[[ Exercise inputs open ]]

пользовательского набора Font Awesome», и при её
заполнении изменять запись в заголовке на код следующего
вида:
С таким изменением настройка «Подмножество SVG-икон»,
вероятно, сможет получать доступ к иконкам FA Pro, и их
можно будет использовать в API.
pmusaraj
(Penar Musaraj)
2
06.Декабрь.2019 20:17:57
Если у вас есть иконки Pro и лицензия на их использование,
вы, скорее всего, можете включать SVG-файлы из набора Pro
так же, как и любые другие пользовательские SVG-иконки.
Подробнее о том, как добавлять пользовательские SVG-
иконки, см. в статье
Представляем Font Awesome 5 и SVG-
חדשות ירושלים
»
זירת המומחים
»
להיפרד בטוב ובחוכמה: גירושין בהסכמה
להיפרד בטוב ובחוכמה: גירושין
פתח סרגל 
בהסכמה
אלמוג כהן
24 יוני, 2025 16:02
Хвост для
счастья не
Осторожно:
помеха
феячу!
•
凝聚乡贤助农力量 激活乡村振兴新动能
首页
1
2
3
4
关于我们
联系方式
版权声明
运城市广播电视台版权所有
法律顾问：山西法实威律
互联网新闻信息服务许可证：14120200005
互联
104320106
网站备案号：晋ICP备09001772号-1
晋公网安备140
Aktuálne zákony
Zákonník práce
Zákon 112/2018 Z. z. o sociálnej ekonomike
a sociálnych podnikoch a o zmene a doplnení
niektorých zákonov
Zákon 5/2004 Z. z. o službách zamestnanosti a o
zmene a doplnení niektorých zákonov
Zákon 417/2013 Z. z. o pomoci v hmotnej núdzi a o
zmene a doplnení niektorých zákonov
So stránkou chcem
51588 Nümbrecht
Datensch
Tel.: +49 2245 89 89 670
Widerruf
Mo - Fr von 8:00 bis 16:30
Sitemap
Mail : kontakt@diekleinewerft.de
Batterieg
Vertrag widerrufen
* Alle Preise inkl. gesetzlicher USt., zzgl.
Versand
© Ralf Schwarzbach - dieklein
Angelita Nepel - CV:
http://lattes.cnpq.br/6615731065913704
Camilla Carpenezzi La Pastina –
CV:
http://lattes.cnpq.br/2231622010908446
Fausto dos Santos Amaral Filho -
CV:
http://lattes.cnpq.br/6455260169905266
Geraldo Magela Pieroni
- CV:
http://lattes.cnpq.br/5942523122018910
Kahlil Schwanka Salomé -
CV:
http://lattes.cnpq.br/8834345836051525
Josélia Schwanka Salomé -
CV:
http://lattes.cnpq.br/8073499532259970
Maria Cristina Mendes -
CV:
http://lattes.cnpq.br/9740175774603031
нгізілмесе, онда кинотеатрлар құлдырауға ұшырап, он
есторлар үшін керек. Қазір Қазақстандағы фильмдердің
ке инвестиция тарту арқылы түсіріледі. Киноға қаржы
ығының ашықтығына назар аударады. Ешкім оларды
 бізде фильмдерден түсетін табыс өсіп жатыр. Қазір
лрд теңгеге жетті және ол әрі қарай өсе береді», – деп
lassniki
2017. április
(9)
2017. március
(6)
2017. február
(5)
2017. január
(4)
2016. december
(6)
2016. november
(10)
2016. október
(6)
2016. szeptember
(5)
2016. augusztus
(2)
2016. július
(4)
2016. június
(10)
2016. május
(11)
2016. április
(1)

[[ Exercise inputs closed ]]

Repeat all of the records above exactly as they appear.

пользовательского набора Font Awesome», и при её
заполнении изменять запись в заголовке на код следующего
вида:
С таким изменением настройка «Подмножество SVG-икон»,
вероятно, сможет получать доступ к иконкам FA Pro, и их
можно будет использовать в API.
pmusaraj
(Penar Musaraj)
2
06.Декабрь.2019 20:17:57
Если у вас есть иконки Pro и лицензия на их использование,
вы, скорее всего, можете включать SVG-файлы из набора Pro
так же, как и любые другие пользовательские SVG-иконки.
Подробнее о том, как добавлять пользовательские SVG-
иконки, см. в статье
Представляем Font Awesome 5 и SVG-
חדשות ירושלים
»
זירת המומחים
»
להיפרד בטוב ובחוכמה: גירושין בהסכמה
להיפרד בטוב ובחוכמה: גירושין
פתח סרגל 
בהסכמה
אלמוג כהן
24 יוני, 2025 16:02
Хвост для
счастья не
Осторожно:
помеха
феячу!
•
凝聚乡贤助农力量 激活乡村振兴新动能
首页
1
2
3
4
关于我们
联系方式
版权声明
运城市广播电视台版权所有
法律顾问：山西法实威律
互联网新闻信息服务许可证：14120200005
互联
104320106
网站备案号：晋ICP备09001772号-1
晋公网安备140
Aktuálne zákony
Zákonník práce
Zákon 112/2018 Z. z. o sociálnej ekonomike
a sociálnych podnikoch a o zmene a doplnení
niektorých zákonov
Zákon 5/2004 Z. z. o službách zamestnanosti a o
zmene a doplnení niektorých zákonov
Zákon 417/2013 Z. z. o pomoci v hmotnej núdzi a o
zmene a doplnení niektorých zákonov
So stránkou chcem
51588 Nümbrecht
Datensch
Tel.: +49 2245 89 89 670
Widerruf
Mo - Fr von 8:00 bis 16:30
Sitemap
Mail : kontakt@diekleinewerft.de
Batterieg
Vertrag widerrufen
* Alle Preise inkl. gesetzlicher USt., zzgl.
Versand
© Ralf Schwarzbach - dieklein
Angelita Nepel - CV:
http://lattes.cnpq.br/6615731065913704
Camilla Carpenezzi La Pastina –
CV:
http://lattes.cnpq.br/2231622010908446
Fausto dos Santos Amaral Filho -
CV:
http://lattes.cnpq.br/6455260169905266
Geraldo Magela Pieroni
- CV:
http://lattes.cnpq.br/5942523122018910
Kahlil Schwanka Salomé -
CV:
http://lattes.cnpq.br/8834345836051525
Josélia Schwanka Salomé -
CV:
http://lattes.cnpq.br/8073499532259970
Maria Cristina Mendes -
CV:
http://lattes.cnpq.br/9740175774603031
нгізілмесе, онда кинотеатрлар құлдырауға ұшырап, он
есторлар үшін керек. Қазір Қазақстандағы фильмдердің
ке инвестиция тарту арқылы түсіріледі. Киноға қаржы
ығының ашықтығына назар аударады. Ешкім оларды
 бізде фильмдерден түсетін табыс өсіп жатыр. Қазір
лрд теңгеге жетті және ол әрі қарай өсе береді», – деп
lassniki
2017. április
(9)
2017. március
(6)
2017. február
(5)
2017. január
(4)
2016. december
(6)
2016. november
(10)
2016. október
(6)
2016. szeptember
(5)
2016. augusztus
(2)
2016. július
(4)
2016. június
(10)
2016. május
(11)
2016. április
(1)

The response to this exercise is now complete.